History reveals the most successful leaders are those who unite people. This often takes great courage and an ability to ‘hear the people’ and their aspirations of the time. Accordingly, government leaders would do well to take inspiration from another famous Catholic leader, Pope Francis.
Last year, as he launched the historic consultation process entitled, ‘For a Synodal Church: Communion, Participation and Mission,’ Pope Francis urged Catholics to not “remain barricaded in our certainties” but “listen to one another”.
The first stage of the three-part process which is now underway, is the ‘listening phase’ and reflects the Pope’s advocacy on the importance of collaboration between all people, including leaders and laypeople. This approach is also consistent with his writing in Evangelii Gaudium where he states, “The whole is greater than the part, but it is also greater than the sum of its parts.”
As governments worldwide responded to the challenges posed by the COVID-19 pandemic, it was clear the crisis led to a necessity to do things differently. Moving away from their typical functions as regulators and providers, many significantly amplified their efforts as connectors and facilitators of capabilities.
As a result, private and non-government providers responded by increasing their provision of ministry and pivoting their operational models to help deliver essential services. Our own Diocese played a part in this process.

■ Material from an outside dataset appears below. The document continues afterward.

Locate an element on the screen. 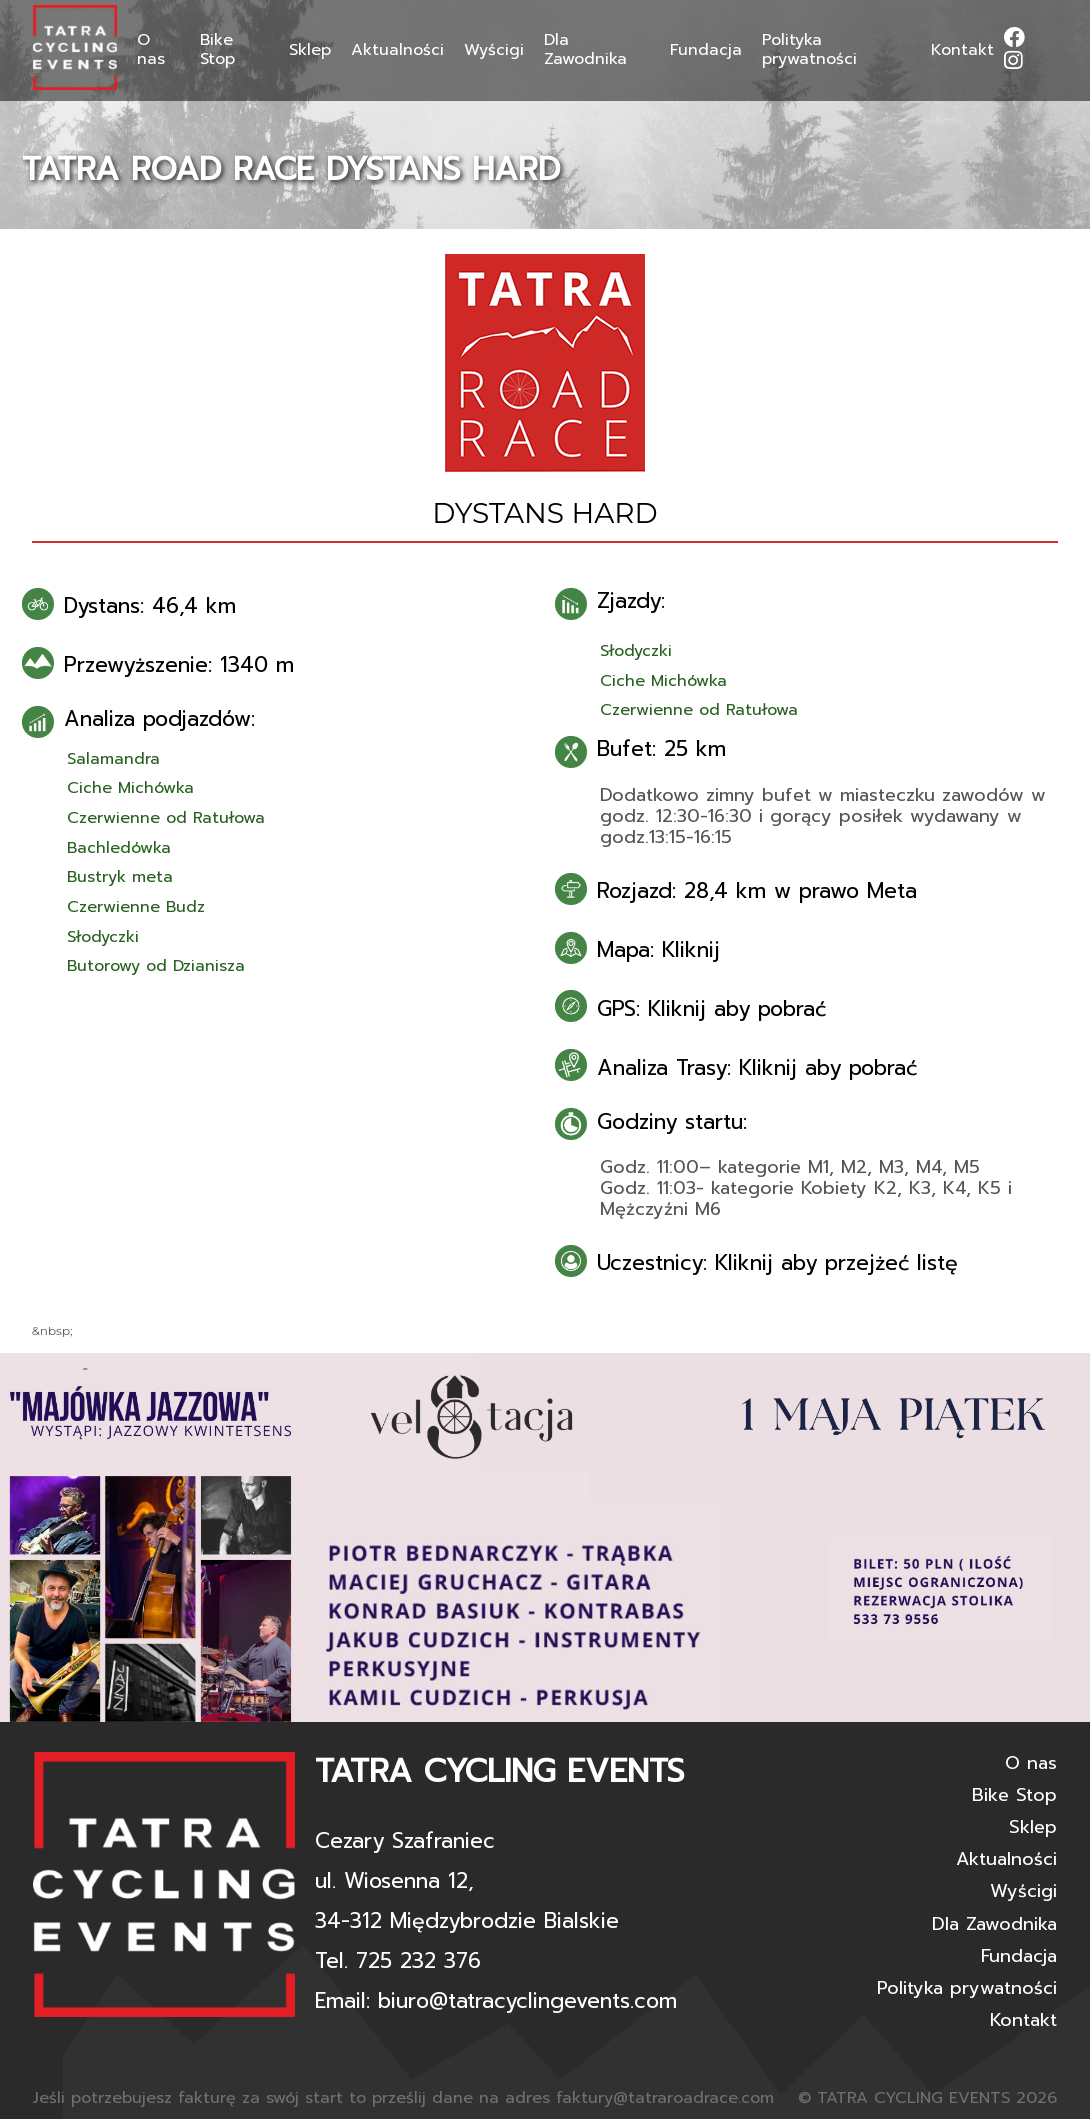  Czerwienne od Ratułowa is located at coordinates (166, 818).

We worked with government at all levels to address the challenges we faced as a community in social welfare, mental health, childcare and educational services. The outcome of this approach was clear: the whole was greater than the parts and, the sum of its parts.
While I am glad to assume the worst of the COVID-19 crisis is now behind us, I hope that Anthony Albanese takes forward the collaborative model that underpinned our ability to weather the storm as he sets about his new role.
Constructing a 47th Parliament that produces policies designed as part of an open and participative process will help to harness the passion, expertise and capabilities that exist within our community and help us to move closer towards a society that truly services the common good.
Sean Scanlon is the Chief Executive Officer of the Diocese of Maitland-Newcastle.